A card issuer that simply parrots back what a user types into it will have certain uses, regardless of the issuing mechanism. A card issuer that adds value to what the user supplies will gain over time a different kind of reputation, and therefore will inspire a different level of confidence in both users and relying parties. Mistakes, abuse, quality of user experience, extra features – all of these things will play into trust decisions for transactions of all kinds, and of all values.  Dividing things into low-value vs. high-value classifications seem like a good way to divide things – but not with respect to identification mechanism. Think of the gmail user who becomes a Google payment user. A relying party in a high-value payment transaction involving a Google user still has to depend on the same identification mechanism used for a low-value google mail transaction.

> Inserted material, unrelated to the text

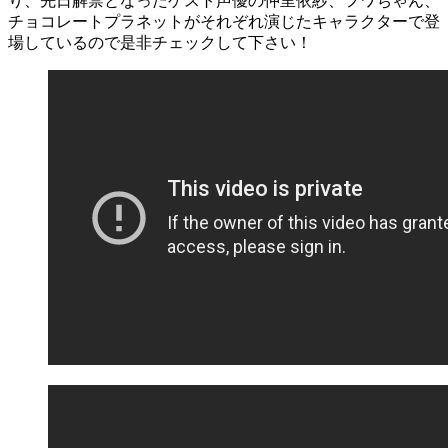
り、先日解禁となったゲスト声優の仲里依紗、フワちゃん、
チョコレートプラネットがそれぞれ演じたキャラクターで登
場しているので是非チェックして下さい！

The foundations are the same – it has to work and it has to have some kind of assurance attached, for relying parties and users too.

I would put it this way.

  • Self-issued cards provide high assurance that the subject possesses the key associated with the card.  In other words, the key is itself a claim, and self-issued cards  intrinsically offer high assurance of the validity of this claim.  This may not sound big, but it's a big deal, since it is the essence of interactive authentication.  However, other self-asserted claims require out-of-band verification if certaintly is required.
  • Managed cards can provide various degrees of assurance around a broad set of claims.   In this case, an out-of-band process is required to establish what claims should be accepted from a given identity provider.

Sorry.  As Pam says, assurance isn't binary.